A number of variations are present in intronic and regulatory region of the MAO-A gene. Studies have revealed that T941G is a functional polymorphism (exon 8) of monoamine oxidase A gene especially among Asian population23, 36–39. An initial analysis of aggressive samples revealed a greater number of males (60%) than females (40%). It does not mean that aggression is more common in males than females, it just corresponds to the more availability of male samples and a greater degre of consent to give blood samples by males than females. It was more difficult to convince females to give samples due to illiteracy; however, almost all subjects who voluntarily gave the samples were willing to follow up and know the outcome of the study. Lastly, in the light of analysis done using collected samples, 60% of males and 40% females were found to be aggresive. For MAO-A gene polymorphism T941G (rs6323) PCRRFLP genotyping method was used and significant differences were observed for allele (p=0.015, OR=1.510 CI=1.085–2.102). The polymorphism was explicitely associated with aggressive behavior as tested by logistic regression (p=0.015).

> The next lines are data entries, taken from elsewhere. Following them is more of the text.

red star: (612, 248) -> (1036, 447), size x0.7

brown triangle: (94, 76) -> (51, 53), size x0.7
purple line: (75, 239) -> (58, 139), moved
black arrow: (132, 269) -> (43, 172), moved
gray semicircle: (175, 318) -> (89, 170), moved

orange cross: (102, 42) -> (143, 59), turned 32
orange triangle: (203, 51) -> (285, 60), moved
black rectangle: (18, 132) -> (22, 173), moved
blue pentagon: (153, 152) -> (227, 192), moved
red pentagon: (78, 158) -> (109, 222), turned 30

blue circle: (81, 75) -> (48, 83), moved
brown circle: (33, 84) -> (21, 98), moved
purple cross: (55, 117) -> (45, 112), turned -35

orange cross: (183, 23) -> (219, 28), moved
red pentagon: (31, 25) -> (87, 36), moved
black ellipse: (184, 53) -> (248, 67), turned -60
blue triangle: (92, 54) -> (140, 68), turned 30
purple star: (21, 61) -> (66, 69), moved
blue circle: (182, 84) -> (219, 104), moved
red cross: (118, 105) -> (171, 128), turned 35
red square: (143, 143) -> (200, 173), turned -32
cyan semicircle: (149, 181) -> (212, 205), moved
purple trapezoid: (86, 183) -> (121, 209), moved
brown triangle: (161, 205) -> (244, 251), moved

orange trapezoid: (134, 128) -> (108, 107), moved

The study of polymorphism T941G (rs6323) was also done by the 1000 human genome project (Supplementary Figure 2: http://www.internationalgenome.org/1000-genomes-browsers). According to the 1000 human genome project, the allele frequency in African population was G=0.138 and T=0.862 and the number of samples analysed was 661. The allele frequency in American population was G=0.294 and T=0.706 and the number of samples analysed was 357. The allele frequency in East Asian population was G=0.575 and T=0.425 with 504 samples being analysed. The allele frequency in European population was G=0.287 and T=0.713 with 503 samples being analysed. The allele frequency in South Asian population was G=0.648 and T=0.352 found by analyzing 489 samples. The allele frequency in PJL (Punjabi in Lahore), Pakistan population was G=0.611 and T=0.389 reported by analyzing 96 samples.

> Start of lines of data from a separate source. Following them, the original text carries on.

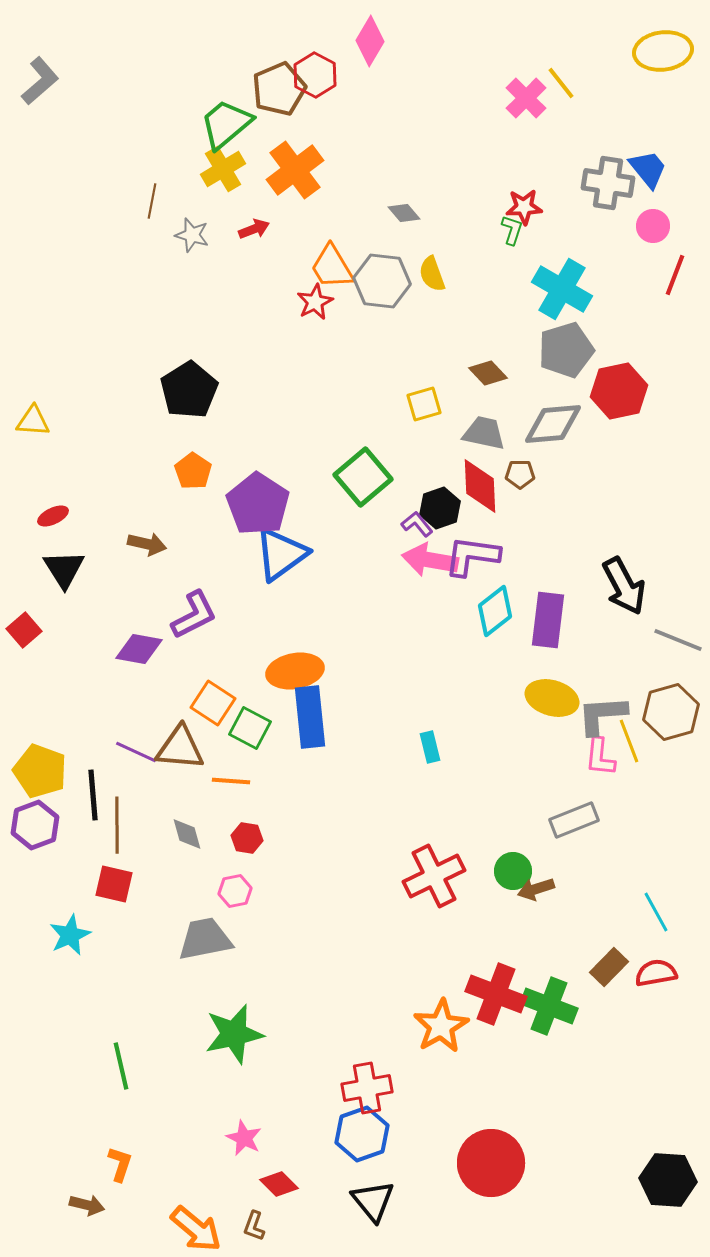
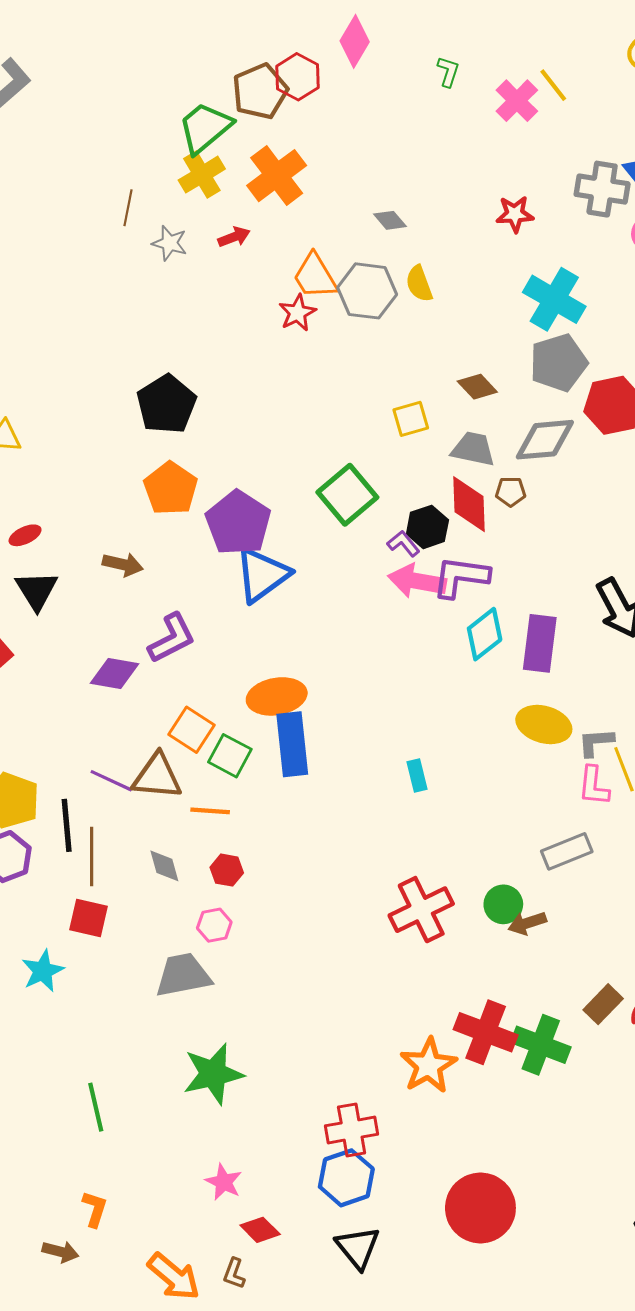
green L-shape: (512, 230) -> (448, 72), moved
orange pentagon: (193, 471) -> (171, 489), size x1.4
gray L-shape: (602, 715) -> (596, 742), size x0.7

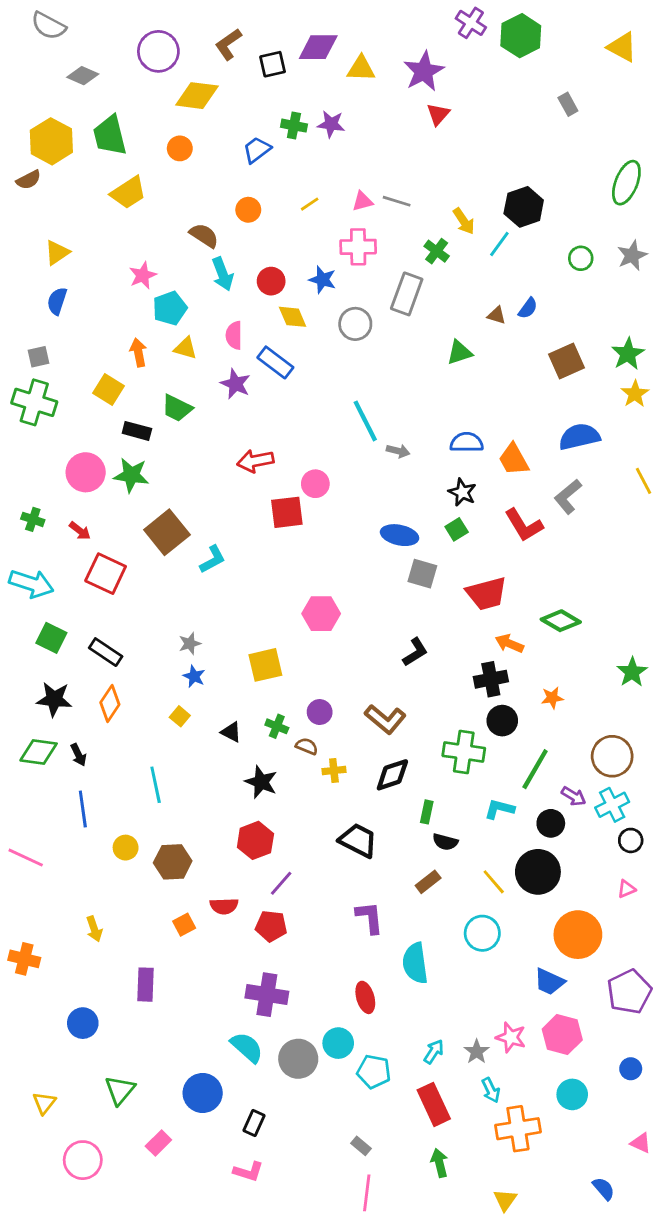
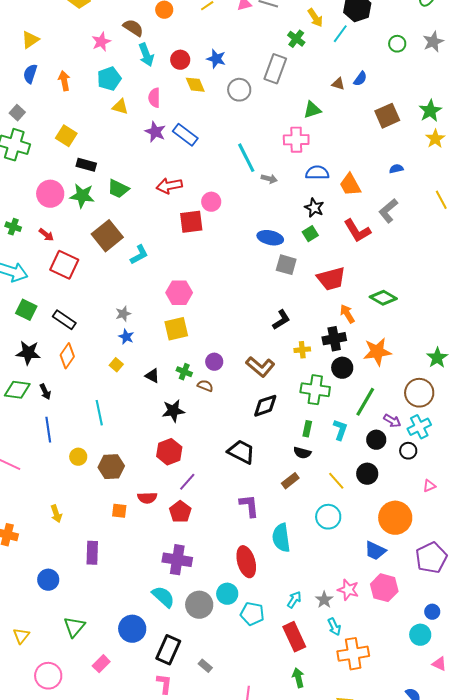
pink cross: (358, 247) -> (296, 140), moved
pink star: (143, 275) -> (101, 42), moved
orange arrow: (138, 352) -> (64, 81), moved
gray square: (39, 357) -> (17, 113), turned -35
blue rectangle: (275, 362) -> (185, 135), moved
green trapezoid: (177, 408) -> (118, 189), moved
blue semicircle: (579, 437) -> (396, 169), size x0.5
pink hexagon: (321, 614) -> (179, 293), moved
orange arrow: (509, 644) -> (347, 314), turned 36
green star: (632, 672) -> (437, 358), moved
orange star: (552, 698) -> (377, 352), size x1.8
yellow cross: (334, 771) -> (302, 350), moved
black star: (261, 782) -> (173, 411), turned -30
cyan L-shape: (499, 809) -> (340, 430), turned 95
green rectangle: (427, 812) -> (307, 429), moved
black circle: (631, 840) -> (408, 451), moved
black circle: (538, 872) -> (367, 474), size x0.7
orange square: (184, 925) -> (119, 511), turned 35
red pentagon: (271, 926) -> (180, 512), turned 30
red ellipse: (365, 997) -> (246, 562), size x1.4
cyan circle: (572, 1094) -> (420, 635), moved
black rectangle: (254, 1123) -> (168, 650), size x1.6
gray rectangle: (361, 1146) -> (205, 666), moved
pink L-shape: (248, 1171) -> (164, 684), turned -100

In comparison to PJL, our study resulted in genotype frequency in cases G=0.226 and T=0.734 and in controls G=0.158 and T=0.842. In PJL the sample size was 96 and we had 141 cases and 141 controls. So the sample size of our study was comparatively higher (282) than PJl study of 1000 human genome project. The samples included in PJL were all controls and it was not a case control study for the polymorphism. In 1000 Human genome project, the the samples from different ethnicities were sequenced. According to the statistical analyses in the current study, the results of genotypic frequency were in accordance with the African, American, and European population and in contrast with the East Asia, South Asian and PJL population (1000 human genome project http://www.internationalgenome.org/1000-genomes-browsers) [P6][P7]The contradictory findings may be attributed to different sample sizes, possible population stratification, and ethnic differences.

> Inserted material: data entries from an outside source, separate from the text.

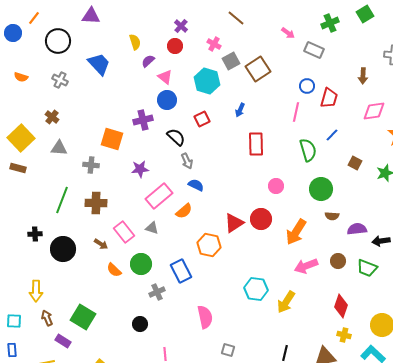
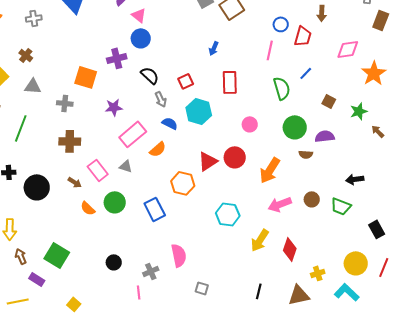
brown arrow: (363, 76) -> (322, 13), moved
gray cross: (60, 80) -> (34, 18), turned -35
cyan hexagon: (207, 81) -> (199, 111), moved
red square: (202, 119) -> (186, 81), moved
green line: (62, 200) -> (21, 128), moved
purple semicircle: (357, 229) -> (325, 136), moved
cyan hexagon: (256, 289) -> (228, 214), moved
gray cross: (157, 292) -> (151, 271), moved
red diamond: (341, 306) -> (290, 249), moved
yellow cross: (344, 335) -> (318, 273), turned -32

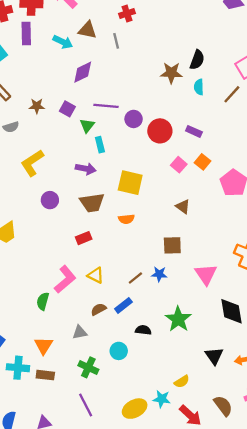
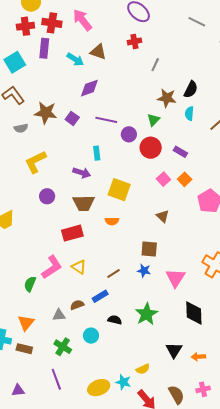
gray line: (116, 41) -> (155, 65), moved, turned 32
brown star: (37, 106) -> (46, 113), size x1.6
green triangle: (87, 126) -> (153, 120), moved
red rectangle: (84, 238) -> (72, 233), size x1.5
blue star: (159, 274) -> (144, 271), moved
brown semicircle: (99, 309) -> (77, 305), moved

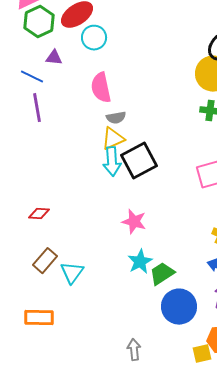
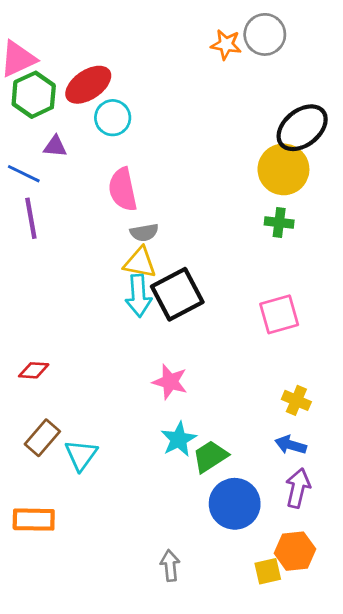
yellow triangle: (113, 139) -> (140, 263), turned 35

Our results revealed that the polymorphism is significantly associated with aggression in local population (p=0.015). The minor allele or risk allele, G appeared to increase the risk of aggression in the studied population, while the major allele T behaved as protective allele as it had a higher frequency in control samples in comparison to aggressive samples. The polymorphism T941G was studied widely from 2006 to 2015 in different population in association with autism spectrum disorder, schizophrenia, suicidal attempts, antidepressant response, behavioral problems, major depressive disorder and borderline personality disorder (supplementary table 2).

Conclusion

Although it is very difficult to precisely unravel the genetic and environmental factors of various aspects of human behavior, the investigation of the ethnicity specific genetic markers can provide useful insights about the role of genetic factors underlying these behavioral traits. The SNP (T941G -rs6323) and VNTR of MAO-A gene being studied showed a vivid association with aggression in the local population. The study sample size was relatively small, albeit the positive results point toward the possible role of modest effect size common variants in aggression as well as may explain the inter-individual variation in the extent and type of aggressive behavior. The current results encourage a further investigation of this SNP (T941G -rs6323), VNTR of MAO-A gene and other genetic markers in a larger cohort of Pakistani population.